First talk postponed because Zoom is not happy with anyone sharing their screen
First up is Rowena Ball from Australia National University, prerecorded, on anamolous thermal fluctuation distribution favouring primordial chemical evolution
On to explaining a simple model for the origins of life and primitive vesicles, very basic metabolic cycle, etc
A normal distribution of temperature fluctuation inputs doesn't result in a normal distribution of temperature fluctuation outputs - it skews hotter
To explain this she's diving into the temperature sensitivity of alpine ecosystems, as an analogy to the temperature sensitivity of the biological models, with hotter temps favouring more complex products
Forgot the CW, sorry for the text walls
Now talking about the implications - higher temperatures favour life, but can produce unstable conditions
They modelled two types of vesicles in the model rock pool - simple vesicles, and more complex, more thermally stable vesicles, competing for the same substrate
More "storminess" means more stable vesicles, the simpler vesicles have a non-linear response with a dramitic peak, a trouch, and then a final rise
Ideal storminess is 1.6 (not sure how that's parameterised)

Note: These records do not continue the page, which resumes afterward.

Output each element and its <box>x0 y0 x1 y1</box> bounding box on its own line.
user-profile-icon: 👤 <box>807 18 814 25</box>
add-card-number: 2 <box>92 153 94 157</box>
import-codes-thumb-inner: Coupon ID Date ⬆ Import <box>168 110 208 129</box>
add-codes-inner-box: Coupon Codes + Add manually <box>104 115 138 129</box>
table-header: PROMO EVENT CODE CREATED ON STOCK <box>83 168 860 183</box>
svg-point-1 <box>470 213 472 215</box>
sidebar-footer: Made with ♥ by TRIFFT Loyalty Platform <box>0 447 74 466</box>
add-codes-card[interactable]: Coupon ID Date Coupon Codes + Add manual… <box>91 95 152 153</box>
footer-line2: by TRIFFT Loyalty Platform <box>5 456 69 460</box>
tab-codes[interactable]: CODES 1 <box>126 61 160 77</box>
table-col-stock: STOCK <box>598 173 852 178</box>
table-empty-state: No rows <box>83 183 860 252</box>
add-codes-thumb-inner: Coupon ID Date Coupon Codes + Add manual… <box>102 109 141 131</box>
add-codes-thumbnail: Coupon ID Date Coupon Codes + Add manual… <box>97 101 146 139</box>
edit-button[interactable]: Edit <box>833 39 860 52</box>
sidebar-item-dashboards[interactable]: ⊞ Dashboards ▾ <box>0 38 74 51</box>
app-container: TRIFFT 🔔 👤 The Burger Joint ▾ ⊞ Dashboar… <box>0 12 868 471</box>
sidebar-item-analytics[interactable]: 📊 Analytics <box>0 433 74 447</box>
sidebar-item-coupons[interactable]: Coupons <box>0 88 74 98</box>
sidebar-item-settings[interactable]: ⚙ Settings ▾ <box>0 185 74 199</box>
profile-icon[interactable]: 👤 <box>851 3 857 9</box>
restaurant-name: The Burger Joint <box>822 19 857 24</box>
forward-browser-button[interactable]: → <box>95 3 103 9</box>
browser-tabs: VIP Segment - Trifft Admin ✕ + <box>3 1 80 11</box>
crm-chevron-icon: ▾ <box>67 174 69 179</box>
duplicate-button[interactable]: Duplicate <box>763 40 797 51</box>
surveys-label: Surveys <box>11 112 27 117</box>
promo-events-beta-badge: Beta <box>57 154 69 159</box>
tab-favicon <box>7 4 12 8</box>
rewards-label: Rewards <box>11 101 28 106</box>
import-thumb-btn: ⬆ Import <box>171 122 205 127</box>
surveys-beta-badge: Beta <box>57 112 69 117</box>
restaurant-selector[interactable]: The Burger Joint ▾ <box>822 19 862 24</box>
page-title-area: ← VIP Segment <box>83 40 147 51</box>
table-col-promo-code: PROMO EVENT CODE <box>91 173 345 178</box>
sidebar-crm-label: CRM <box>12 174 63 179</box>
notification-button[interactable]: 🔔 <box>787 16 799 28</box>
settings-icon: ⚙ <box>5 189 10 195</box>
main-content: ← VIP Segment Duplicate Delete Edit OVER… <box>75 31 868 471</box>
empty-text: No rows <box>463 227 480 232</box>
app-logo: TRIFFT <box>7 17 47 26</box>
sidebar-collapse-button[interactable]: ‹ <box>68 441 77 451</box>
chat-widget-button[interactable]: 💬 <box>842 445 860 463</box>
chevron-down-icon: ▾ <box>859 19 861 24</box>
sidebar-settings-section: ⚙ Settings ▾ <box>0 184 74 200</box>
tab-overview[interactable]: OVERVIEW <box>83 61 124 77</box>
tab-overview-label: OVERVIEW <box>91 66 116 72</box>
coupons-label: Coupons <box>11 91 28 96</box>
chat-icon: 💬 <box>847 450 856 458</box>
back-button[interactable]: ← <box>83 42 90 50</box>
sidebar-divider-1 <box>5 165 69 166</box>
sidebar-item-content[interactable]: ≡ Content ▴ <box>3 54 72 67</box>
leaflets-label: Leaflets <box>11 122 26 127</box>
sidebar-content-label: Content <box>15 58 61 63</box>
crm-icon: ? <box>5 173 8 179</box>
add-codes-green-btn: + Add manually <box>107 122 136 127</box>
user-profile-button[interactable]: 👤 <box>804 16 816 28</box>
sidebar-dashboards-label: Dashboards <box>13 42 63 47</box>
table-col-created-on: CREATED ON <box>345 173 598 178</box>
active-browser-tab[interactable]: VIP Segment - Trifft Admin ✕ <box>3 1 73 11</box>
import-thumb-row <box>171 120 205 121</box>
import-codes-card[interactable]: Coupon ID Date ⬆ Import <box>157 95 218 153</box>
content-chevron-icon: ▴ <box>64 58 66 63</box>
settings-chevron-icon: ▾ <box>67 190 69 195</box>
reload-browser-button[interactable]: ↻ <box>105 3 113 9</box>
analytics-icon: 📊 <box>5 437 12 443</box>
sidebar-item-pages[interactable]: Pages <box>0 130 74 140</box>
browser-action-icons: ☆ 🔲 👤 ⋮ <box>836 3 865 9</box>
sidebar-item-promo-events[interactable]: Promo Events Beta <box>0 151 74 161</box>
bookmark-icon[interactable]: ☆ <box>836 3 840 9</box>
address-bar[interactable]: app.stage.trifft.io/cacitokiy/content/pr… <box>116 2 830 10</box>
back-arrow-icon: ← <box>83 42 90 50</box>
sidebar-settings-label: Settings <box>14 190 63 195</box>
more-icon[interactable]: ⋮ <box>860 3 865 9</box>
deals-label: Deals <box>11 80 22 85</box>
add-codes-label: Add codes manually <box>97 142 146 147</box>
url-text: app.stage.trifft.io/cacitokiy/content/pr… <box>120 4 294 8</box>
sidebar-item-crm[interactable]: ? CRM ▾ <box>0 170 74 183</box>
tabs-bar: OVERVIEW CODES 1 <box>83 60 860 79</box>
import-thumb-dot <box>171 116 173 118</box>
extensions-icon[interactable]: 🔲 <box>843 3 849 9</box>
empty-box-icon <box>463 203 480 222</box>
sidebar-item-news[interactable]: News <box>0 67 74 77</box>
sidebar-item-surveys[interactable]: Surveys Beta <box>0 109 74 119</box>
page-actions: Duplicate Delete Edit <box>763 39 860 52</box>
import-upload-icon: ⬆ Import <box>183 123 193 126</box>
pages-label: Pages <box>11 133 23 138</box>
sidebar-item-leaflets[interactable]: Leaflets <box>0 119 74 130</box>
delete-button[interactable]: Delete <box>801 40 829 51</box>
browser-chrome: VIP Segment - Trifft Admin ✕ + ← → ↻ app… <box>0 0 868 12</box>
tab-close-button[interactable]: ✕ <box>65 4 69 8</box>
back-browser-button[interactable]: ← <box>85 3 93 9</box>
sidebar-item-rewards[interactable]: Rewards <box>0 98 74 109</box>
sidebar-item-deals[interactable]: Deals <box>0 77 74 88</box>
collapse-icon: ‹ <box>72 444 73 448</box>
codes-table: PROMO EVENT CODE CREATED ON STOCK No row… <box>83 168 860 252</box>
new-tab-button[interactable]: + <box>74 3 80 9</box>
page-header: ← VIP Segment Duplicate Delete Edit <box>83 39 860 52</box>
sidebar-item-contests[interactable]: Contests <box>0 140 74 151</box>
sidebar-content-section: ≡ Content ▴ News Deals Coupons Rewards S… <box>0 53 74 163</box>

Not a biologist or chemist, so apologies if butchering concepts
"Net biosynthesis may occur under a fluctuating dynamic drive but eventually must fail in a calm environment"
There's also an optimal storminess
This is all in a paper by R. Ball and J. Brindley (2020), but I didn't get the rest of the ref before the slide vanished, sorry
Talking about the giant mass of missions to Mars, and how information is extremely fragmented between multiple places and journals, with independent post-processing of data, independent functionality of instruments, etc
He mentioned emerging databases of spectral databases and analogue samples of earth rocks that are like mars rocks etc, so I'm guessing his solution will be like that
Talking about the problem of a vast ocean of redundant and duplicate data confusing people, esp in multidisciplinary fields
I think he just finally got sick of lit reviews
So the fragmentation creates a bottleneck in data assimilation, interpretation, and evolving theories, and produces a need to standardise space law, planetary protection protocols, etc
Sorry he talks faster than the last talk so I spend more time writing
Talking now about the future of planetary science, it requires a lot of expertise over a lot of fields
There's a future focus on autonomous and collaborative distributive systems, like a ChipSat swarm but with rovers I guess
There's an M2M framework, like the IoT but bigger and good, where machines can autonomously collaborate and take actions
There's a few proprietary efforts for M2M, including from NASA (M2Mi, SILA, OneM2M)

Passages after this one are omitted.